Comment Re:Ha ha ha (Score 1) 465

From my own studies of free enterprise as a CAS, it appears to me that if any company controls more than perhaps 20% of a market, or if fewer than 10 or so companies constitute a large percentage of a market, they have effectively too much monopoly power.

And yet, in almost every market, we see one or two companies dominating more than half the market. By your analysis that's way, way too much monopolistic power, and it's the norm. Not very much negative feedback. It seems to me this dynamic has very much in common with communism, even though communism is a purer form so everything goes to hell in a faster and more thorough fashion.

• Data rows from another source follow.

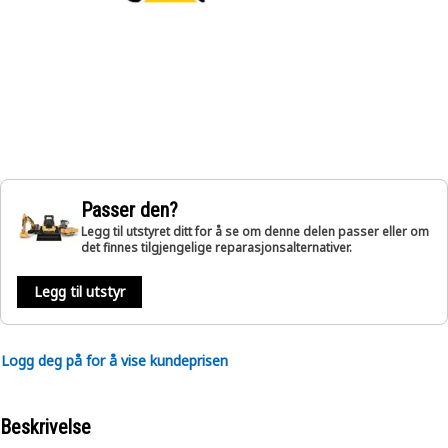
Passer den?
Legg til utstyret ditt for å se om denne delen passer eller om
det finnes tilgjengelige reparasjonsalternativer.
Legg til utstyr
Logg deg på for å vise kundeprisen
Beskrivelse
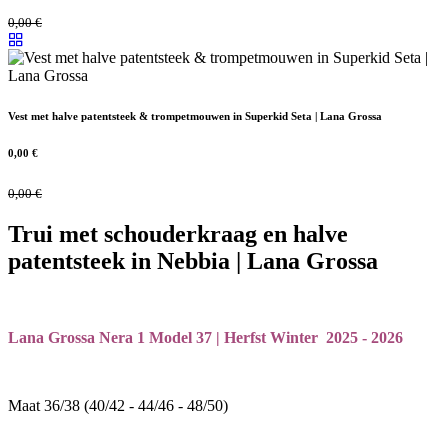
0,00
€
Vest met halve patentsteek & trompetmouwen in Superkid Seta | Lana Grossa
0,00
€
0,00
€
Trui met schouderkraag en halve
patentsteek in Nebbia | Lana Grossa
Lana Grossa Nera 1 Model 37 | Herfst Winter 2025 - 2026
Maat 36/38 (40/42 - 44/46 - 48/50)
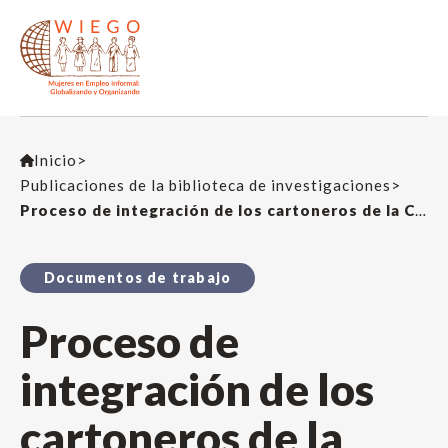
Inicio
>
Publicaciones de la biblioteca de investigaciones
>
Proceso de integración de los cartoneros de la Ciudad Autónoma de Buenos Aires. Del reconocimiento a la gestión de Centros Verdes y la recolección selectiva
Documentos de trabajo
Proceso de
integración de los
cartoneros de la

In nature, two species can never survive in exactly the same niche, there has to be something that differentiates them. Oscillations in climate will do it, one species gets the upper hand for a while, then the other, and its stable. (This is like how its easier to balance a pole on your finger if you move you finger randomly back and forth - same principle.) Geographic diversity can help too, and animals can survive in the same fixed locality in slightly different niches that overlap. But within a particular locality, one species always dominates a particular niche. The same dynamics apply to companies. Very quickly things move towards something close to monopoly. Just a moderate amount of regulation isn't enough to fix that. And a large amount of regulation obviously isn't going to fix it either when the political system is corrupted by the same dynamics.